[AVAILABLE DATA Boundary: Start]

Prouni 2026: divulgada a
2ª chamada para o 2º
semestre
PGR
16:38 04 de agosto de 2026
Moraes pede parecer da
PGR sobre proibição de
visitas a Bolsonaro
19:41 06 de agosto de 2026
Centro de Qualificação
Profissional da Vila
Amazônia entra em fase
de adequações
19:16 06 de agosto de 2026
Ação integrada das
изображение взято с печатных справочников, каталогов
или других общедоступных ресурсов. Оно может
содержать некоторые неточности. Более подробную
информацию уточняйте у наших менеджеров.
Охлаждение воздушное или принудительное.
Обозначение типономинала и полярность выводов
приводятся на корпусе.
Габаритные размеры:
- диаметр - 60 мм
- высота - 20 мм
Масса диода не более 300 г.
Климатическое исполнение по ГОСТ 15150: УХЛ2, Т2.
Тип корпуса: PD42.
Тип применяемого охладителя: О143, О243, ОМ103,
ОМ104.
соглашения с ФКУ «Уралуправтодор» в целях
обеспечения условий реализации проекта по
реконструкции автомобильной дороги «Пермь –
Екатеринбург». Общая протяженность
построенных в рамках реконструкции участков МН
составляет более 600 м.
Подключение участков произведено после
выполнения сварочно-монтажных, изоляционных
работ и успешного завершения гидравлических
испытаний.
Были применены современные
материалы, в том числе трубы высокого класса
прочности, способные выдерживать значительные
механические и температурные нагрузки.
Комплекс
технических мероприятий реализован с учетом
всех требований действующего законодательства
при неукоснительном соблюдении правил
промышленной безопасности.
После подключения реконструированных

[AVAILABLE DATA Boundary: End]
[AVAILABLE DATA Boundary: Start]

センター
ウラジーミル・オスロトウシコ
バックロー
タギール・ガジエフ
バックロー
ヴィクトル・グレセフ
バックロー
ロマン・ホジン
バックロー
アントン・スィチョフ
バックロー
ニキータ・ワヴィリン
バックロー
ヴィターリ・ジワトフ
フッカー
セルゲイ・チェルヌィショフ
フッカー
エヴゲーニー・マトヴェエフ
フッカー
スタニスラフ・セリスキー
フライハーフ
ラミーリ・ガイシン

[AVAILABLE DATA Boundary: End]

Above are some records; copy each line there that contains "участков".

(WRITTEN SOLUTION)
построенных в рамках реконструкции участков МН
Подключение участков произведено после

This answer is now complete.